# Thoughts on a Score / Age



## Shed Hunter 365 (Dec 3, 2007)

Any ideas on score. Best pic I have of him.


----------



## Lundy (Apr 5, 2004)

Hard to tell what he would score, not hard to tell he is a very nice deer.

Hard to tell the mass with velvet still on, nice width, good tine length it looks like.

I would shoot him and then put the tape measure on him


----------



## Cajunsaugeye (Apr 9, 2013)

High 150s-low 160s.Give or take 20".

Sent from my VS870 4G using Ohub Campfire mobile app


----------



## Bulldog1149 (Feb 26, 2006)

I would agree. Solid 145-155. 4-1/2 old.
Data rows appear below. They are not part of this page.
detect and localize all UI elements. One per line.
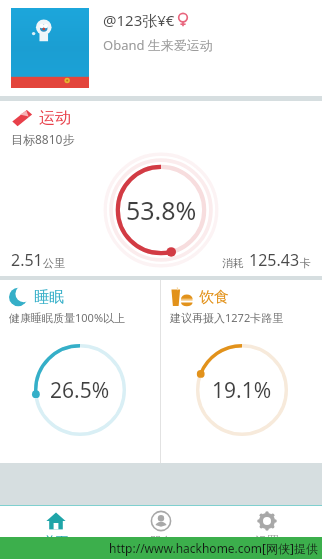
staticText: 消耗 xyxy=(222,256,244,270)
staticText: 睡眠 xyxy=(34,288,64,307)
staticText: 目标8810步 xyxy=(11,131,75,147)
staticText: 建议再摄入1272卡路里 xyxy=(170,310,284,325)
staticText: 2.51 xyxy=(11,249,43,271)
staticText: @123张¥€ xyxy=(103,10,175,30)
staticText: 饮食 xyxy=(199,288,229,307)
staticText: 朋友 xyxy=(149,533,173,548)
staticText: 53.8% xyxy=(126,193,197,227)
button[interactable]: 饮食 xyxy=(161,280,322,463)
other: Friends xyxy=(151,511,171,531)
staticText: 卡 xyxy=(300,256,311,270)
staticText: 125.43 xyxy=(249,249,300,271)
staticText: 26.5% xyxy=(50,376,110,405)
staticText: 19.1% xyxy=(212,376,272,405)
button[interactable]: Settings xyxy=(217,507,317,552)
staticText: 健康睡眠质量100%以上 xyxy=(9,310,126,325)
button[interactable]: Friends xyxy=(111,507,211,552)
other: Female xyxy=(177,13,189,27)
staticText: 设置 xyxy=(255,533,279,548)
other: Home xyxy=(46,511,66,531)
button[interactable]: 运动 xyxy=(0,101,322,276)
staticText: Oband 生来爱运动 xyxy=(103,36,213,54)
button[interactable]: Home xyxy=(6,507,106,552)
button[interactable]: 睡眠 xyxy=(0,280,160,463)
staticText: http://www.hackhome.com[网侠]提供 xyxy=(109,540,318,556)
other: Settings xyxy=(257,511,277,531)
staticText: 公里 xyxy=(43,256,65,270)
button[interactable]: @123张¥€ xyxy=(0,0,322,96)
staticText: 运动 xyxy=(39,108,71,128)
staticText: 首页 xyxy=(44,533,68,548)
I wouldn't look twice. 



Posted using Outdoor Hub Campfire


----------



## buckeyebowman (Feb 24, 2012)

I think he'll be a real dandy in, oh, 2016 or 17!  Dude, he's a bruiser! I'd stick him if I had a chance!


----------



## DLarrick (May 31, 2011)

Lundy said:


> I would shoot him and then put the tape measure on him


X2. Very nice buck and would be a no doubt shooter in my book.


----------



## dugworm (May 23, 2008)

138ish. Nice.


----------



## Snook (Aug 19, 2008)

Cajunsaugeye said:


> High 150s-low 160s.Give or take 20".
> 
> Sent from my VS870 4G using Ohub Campfire mobile app


I agree. Really nice buck!


----------



## fastwater (Apr 1, 2014)

Like *Lundy* stated, hard to say still being in velvet. But obviously a nice buck.


----------



## Fishingisfun (Jul 19, 2012)

Cannot deny a very nice buck. I also would not second guess myself taking that deer. 4 1/2 yrs at 130 net. Scoring typical is about each side being equal, length and mirrored points each side. I think there is a split brow tine in the photo and maybe some stickers on back tines. Scoring deductions can cut official scores down a lot. If an unmatched point is in the mix it throws the measurements off on all after. I hope you get to measure that big buck and share the measurements with us. A popular event at the OBA banquet was guessing the measurement of a harvested deer before official measurements were taken. Great deer scored lower than most of us guessed because of deductions. The official measurement usually started more discussions on trophy quality verses scoring. 
The old rules of eye estimating a book deer on the hoof deer was the rack needed to be 4 inches wider than the ears length viewed from front on, ten points minimum including brow times and nearly 6 inches on the longest times. Eight pointers need a good deal more length to make the book. Almost perfectly even side to side for a ten pointer to make the PY minimum of 125. If not the dimensions need to increase to compensate for the off measurement deductions from side to side. Great mass aka thickness does not add as much to a score as tine length and main beam does. Total gross score minus deductions. Non typical scoring is much more difficult to field judge. I agree with the previous poster on age, to reach that stage of growth it would likely be 4 1/2 years old. Net score 130. Trophy quality is perfect. Good luck hope you tag him. 
When the beams look wrist thick add a year to that age. Hope you get him.


----------



## Fish-N-Fool (Apr 12, 2004)

I won't speculate on a score, but he is mature. One look at his head/face and body and he is definately at least 4 years old. That buck will look completely different in 6 weeks and will be a complete blown up stud.


----------



## fastwater (Apr 1, 2014)

> Orig. posted by *Fish-N-Fool*:
> I won't speculate on a score, but he is mature.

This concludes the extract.